- Directed by: James Allodi
- Written by: James Allodi
- Produced by: Nicholas de Pencier
- Starring: Chris Owens Kelly Harms Tara Rosling
- Cinematography: Steve Cosens
- Edited by: David Wharnsby Christopher Donaldson
- Music by: Orest Hrynewich Stephen Skratt
- Production company: Runaway Goat Productions
- Release date: September 11, 2000 (TIFF);
- Running time: 93 minutes
- Country: Canada
- Language: English

= The Uncles =

The Uncles is a 2000 Canadian drama film directed by James Allodi.

The film stars Chris Owens as John, an Italian Canadian restaurant manager in Toronto who is supporting his brother Marco (Kelly Harms), a college student, and sister Celia (Tara Rosling), who is disabled after a head injury.
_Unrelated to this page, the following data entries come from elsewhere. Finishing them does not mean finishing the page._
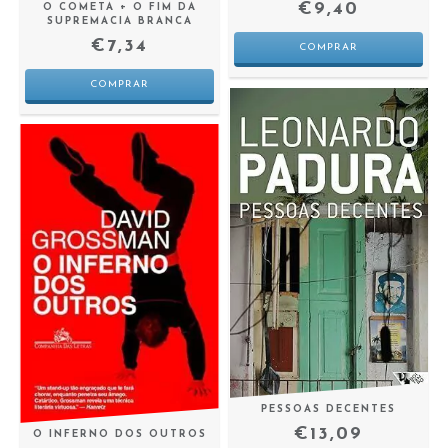
€9,40
O COMETA + O FIM DA
SUPREMACIA BRANCA
€7,34
PESSOAS DECENTES
€13,09
O INFERNO DOS OUTROS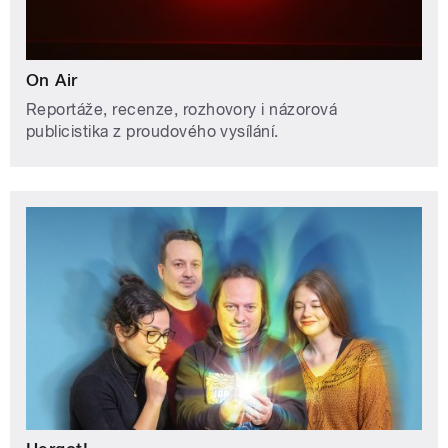
On Air
Reportáže, recenze, rozhovory i názorová
publicistika z proudového vysílání.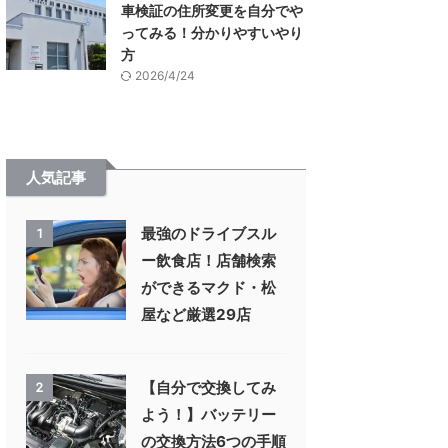
車検証の住所変更を自分でや
ってみる！分かりやすいやり
方
2026/4/24
人気記事
最強のドライブスル
1
ー飲食店！店舗検索
ができるマクド・松
屋など厳選29店
【自分で交換してみ
2
よう！】バッテリー
の交換方法6つの手順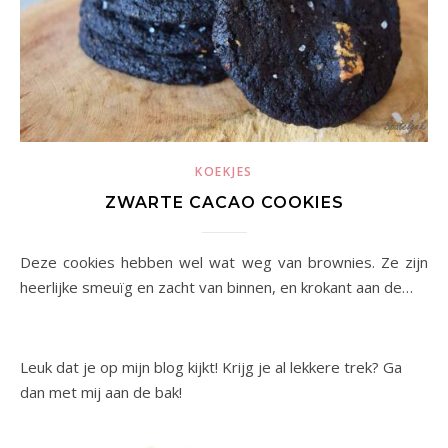
KOEKJES
ZWARTE CACAO COOKIES
Deze cookies hebben wel wat weg van brownies. Ze zijn
heerlijke smeuïg en zacht van binnen, en krokant aan de…
Leuk dat je op mijn blog kijkt! Krijg je al lekkere trek? Ga
dan met mij aan de bak!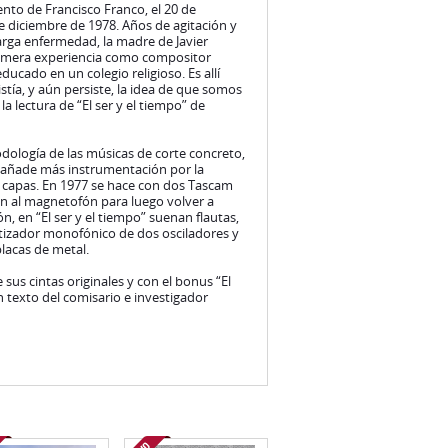
ento de Francisco Franco, el 20 de
de diciembre de 1978. Años de agitación y
arga enfermedad, la madre de Javier
 primera experiencia como compositor
cado en un colegio religioso. Es allí
istía, y aún persiste, la idea de que somos
a lectura de “El ser y el tiempo” de
odología de las músicas de corte concreto,
 añade más instrumentación por la
o capas. En 1977 se hace con dos Tascam
san al magnetofón para luego volver a
, en “El ser y el tiempo” suenan flautas,
tetizador monofónico de dos osciladores y
lacas de metal.
us cintas originales y con el bonus “El
 texto del comisario e investigador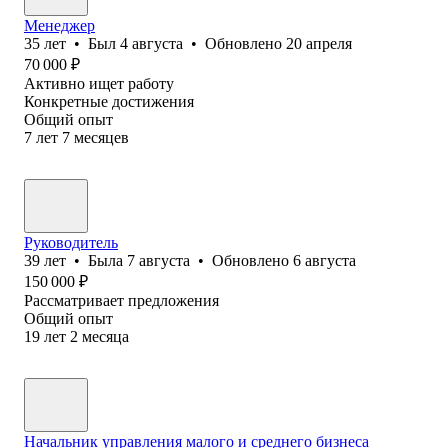
Менеджер
35
лет
•
Был
4 августа
•
Обновлено
20 апреля
70 000
₽
Активно ищет работу
Конкретные достижения
Общий опыт
7
лет
7
месяцев
Руководитель
39
лет
•
Была
7 августа
•
Обновлено
6 августа
150 000
₽
Рассматривает предложения
Общий опыт
19
лет
2
месяца
Начальник управления малого и среднего бизнеса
When Celia develops an obsession with kidnapping neighbourhood babies to indulge her maternal instincts, John and Marco hatch a plan to get her pregnant so that she'll have her own baby and stop stealing other people's. The film's cast also includes Dino Tavarone, Veronica Hurnick, Nicola Lipman, Deborah Grover, Alan Van Sprang, Tony Nappo and Carlos Díaz.

The film premiered at the 2000 Toronto International Film Festival. It was a finalist for the Best Canadian Film award at the Toronto Film Critics Association Awards 2001, and was named to TIFF's year-end Canada's Top Ten list.

Owens received a Genie Award nomination for Best Actor at the 22nd Genie Awards in 2002.